(Excerpts from a dataset)
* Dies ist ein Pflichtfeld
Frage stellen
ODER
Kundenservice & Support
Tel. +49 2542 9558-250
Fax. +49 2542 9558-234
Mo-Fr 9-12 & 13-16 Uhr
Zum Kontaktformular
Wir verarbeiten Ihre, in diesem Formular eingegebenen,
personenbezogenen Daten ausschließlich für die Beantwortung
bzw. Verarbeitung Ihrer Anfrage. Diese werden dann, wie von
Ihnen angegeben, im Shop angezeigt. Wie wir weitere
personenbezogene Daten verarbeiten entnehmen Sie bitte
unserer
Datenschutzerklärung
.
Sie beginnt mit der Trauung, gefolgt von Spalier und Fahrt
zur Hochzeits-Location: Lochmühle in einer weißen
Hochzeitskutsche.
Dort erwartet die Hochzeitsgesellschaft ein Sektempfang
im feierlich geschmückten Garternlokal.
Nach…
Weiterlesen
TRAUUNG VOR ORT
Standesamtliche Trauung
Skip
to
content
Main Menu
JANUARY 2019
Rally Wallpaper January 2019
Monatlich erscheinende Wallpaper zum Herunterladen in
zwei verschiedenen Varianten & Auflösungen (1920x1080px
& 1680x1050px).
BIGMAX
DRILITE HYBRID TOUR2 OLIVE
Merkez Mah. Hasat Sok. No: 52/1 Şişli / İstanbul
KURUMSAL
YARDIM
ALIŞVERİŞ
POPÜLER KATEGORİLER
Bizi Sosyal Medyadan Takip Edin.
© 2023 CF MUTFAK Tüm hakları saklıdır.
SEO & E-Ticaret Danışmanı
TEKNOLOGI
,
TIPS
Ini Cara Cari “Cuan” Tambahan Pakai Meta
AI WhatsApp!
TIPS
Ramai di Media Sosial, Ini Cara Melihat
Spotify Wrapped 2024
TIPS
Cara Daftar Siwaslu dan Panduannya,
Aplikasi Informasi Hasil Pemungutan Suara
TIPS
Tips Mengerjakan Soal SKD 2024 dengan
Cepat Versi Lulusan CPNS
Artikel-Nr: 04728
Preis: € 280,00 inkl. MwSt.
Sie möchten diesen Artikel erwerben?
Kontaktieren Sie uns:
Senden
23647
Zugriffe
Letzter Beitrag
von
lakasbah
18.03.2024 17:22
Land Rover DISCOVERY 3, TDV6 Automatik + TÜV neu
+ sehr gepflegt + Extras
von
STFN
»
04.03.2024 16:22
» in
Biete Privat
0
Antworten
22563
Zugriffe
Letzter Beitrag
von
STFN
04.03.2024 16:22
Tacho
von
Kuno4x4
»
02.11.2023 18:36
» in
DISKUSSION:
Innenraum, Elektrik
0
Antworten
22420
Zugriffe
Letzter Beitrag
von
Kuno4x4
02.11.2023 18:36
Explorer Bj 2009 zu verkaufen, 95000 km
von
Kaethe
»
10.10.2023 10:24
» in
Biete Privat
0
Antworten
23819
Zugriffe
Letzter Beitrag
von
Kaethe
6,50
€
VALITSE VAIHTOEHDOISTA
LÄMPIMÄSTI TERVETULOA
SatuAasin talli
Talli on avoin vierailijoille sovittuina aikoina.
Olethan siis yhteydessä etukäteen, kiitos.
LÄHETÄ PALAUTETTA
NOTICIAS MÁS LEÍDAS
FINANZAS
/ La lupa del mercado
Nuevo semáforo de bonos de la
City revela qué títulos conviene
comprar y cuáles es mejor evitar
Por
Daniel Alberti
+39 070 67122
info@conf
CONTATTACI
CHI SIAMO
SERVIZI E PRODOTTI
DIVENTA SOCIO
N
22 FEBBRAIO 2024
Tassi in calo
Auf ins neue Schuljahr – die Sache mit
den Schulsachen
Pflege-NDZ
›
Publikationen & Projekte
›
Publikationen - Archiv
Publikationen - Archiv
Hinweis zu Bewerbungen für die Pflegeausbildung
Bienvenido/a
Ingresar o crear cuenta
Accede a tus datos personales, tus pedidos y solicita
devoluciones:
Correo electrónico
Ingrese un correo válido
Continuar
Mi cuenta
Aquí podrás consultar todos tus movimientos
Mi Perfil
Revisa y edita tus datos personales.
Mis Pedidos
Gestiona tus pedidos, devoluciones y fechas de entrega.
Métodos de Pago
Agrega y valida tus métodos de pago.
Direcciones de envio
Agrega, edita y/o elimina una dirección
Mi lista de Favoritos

▶ **Exercise description**
Repeat the data exactly as it was given above.

▶ **Solved exercise**
* Dies ist ein Pflichtfeld
Frage stellen
ODER
Kundenservice & Support
Tel. +49 2542 9558-250
Fax. +49 2542 9558-234
Mo-Fr 9-12 & 13-16 Uhr
Zum Kontaktformular
Wir verarbeiten Ihre, in diesem Formular eingegebenen,
personenbezogenen Daten ausschließlich für die Beantwortung
bzw. Verarbeitung Ihrer Anfrage. Diese werden dann, wie von
Ihnen angegeben, im Shop angezeigt. Wie wir weitere
personenbezogene Daten verarbeiten entnehmen Sie bitte
unserer
Datenschutzerklärung
.
Sie beginnt mit der Trauung, gefolgt von Spalier und Fahrt
zur Hochzeits-Location: Lochmühle in einer weißen
Hochzeitskutsche.
Dort erwartet die Hochzeitsgesellschaft ein Sektempfang
im feierlich geschmückten Garternlokal.
Nach…
Weiterlesen
TRAUUNG VOR ORT
Standesamtliche Trauung
Skip
to
content
Main Menu
JANUARY 2019
Rally Wallpaper January 2019
Monatlich erscheinende Wallpaper zum Herunterladen in
zwei verschiedenen Varianten & Auflösungen (1920x1080px
& 1680x1050px).
BIGMAX
DRILITE HYBRID TOUR2 OLIVE
Merkez Mah. Hasat Sok. No: 52/1 Şişli / İstanbul
KURUMSAL
YARDIM
ALIŞVERİŞ
POPÜLER KATEGORİLER
Bizi Sosyal Medyadan Takip Edin.
© 2023 CF MUTFAK Tüm hakları saklıdır.
SEO & E-Ticaret Danışmanı
TEKNOLOGI
,
TIPS
Ini Cara Cari “Cuan” Tambahan Pakai Meta
AI WhatsApp!
TIPS
Ramai di Media Sosial, Ini Cara Melihat
Spotify Wrapped 2024
TIPS
Cara Daftar Siwaslu dan Panduannya,
Aplikasi Informasi Hasil Pemungutan Suara
TIPS
Tips Mengerjakan Soal SKD 2024 dengan
Cepat Versi Lulusan CPNS
Artikel-Nr: 04728
Preis: € 280,00 inkl. MwSt.
Sie möchten diesen Artikel erwerben?
Kontaktieren Sie uns:
Senden
23647
Zugriffe
Letzter Beitrag
von
lakasbah
18.03.2024 17:22
Land Rover DISCOVERY 3, TDV6 Automatik + TÜV neu
+ sehr gepflegt + Extras
von
STFN
»
04.03.2024 16:22
» in
Biete Privat
0
Antworten
22563
Zugriffe
Letzter Beitrag
von
STFN
04.03.2024 16:22
Tacho
von
Kuno4x4
»
02.11.2023 18:36
» in
DISKUSSION:
Innenraum, Elektrik
0
Antworten
22420
Zugriffe
Letzter Beitrag
von
Kuno4x4
02.11.2023 18:36
Explorer Bj 2009 zu verkaufen, 95000 km
von
Kaethe
»
10.10.2023 10:24
» in
Biete Privat
0
Antworten
23819
Zugriffe
Letzter Beitrag
von
Kaethe
6,50
€
VALITSE VAIHTOEHDOISTA
LÄMPIMÄSTI TERVETULOA
SatuAasin talli
Talli on avoin vierailijoille sovittuina aikoina.
Olethan siis yhteydessä etukäteen, kiitos.
LÄHETÄ PALAUTETTA
NOTICIAS MÁS LEÍDAS
FINANZAS
/ La lupa del mercado
Nuevo semáforo de bonos de la
City revela qué títulos conviene
comprar y cuáles es mejor evitar
Por
Daniel Alberti
+39 070 67122
info@conf
CONTATTACI
CHI SIAMO
SERVIZI E PRODOTTI
DIVENTA SOCIO
N
22 FEBBRAIO 2024
Tassi in calo
Auf ins neue Schuljahr – die Sache mit
den Schulsachen
Pflege-NDZ
›
Publikationen & Projekte
›
Publikationen - Archiv
Publikationen - Archiv
Hinweis zu Bewerbungen für die Pflegeausbildung
Bienvenido/a
Ingresar o crear cuenta
Accede a tus datos personales, tus pedidos y solicita
devoluciones:
Correo electrónico
Ingrese un correo válido
Continuar
Mi cuenta
Aquí podrás consultar todos tus movimientos
Mi Perfil
Revisa y edita tus datos personales.
Mis Pedidos
Gestiona tus pedidos, devoluciones y fechas de entrega.
Métodos de Pago
Agrega y valida tus métodos de pago.
Direcciones de envio
Agrega, edita y/o elimina una dirección
Mi lista de Favoritos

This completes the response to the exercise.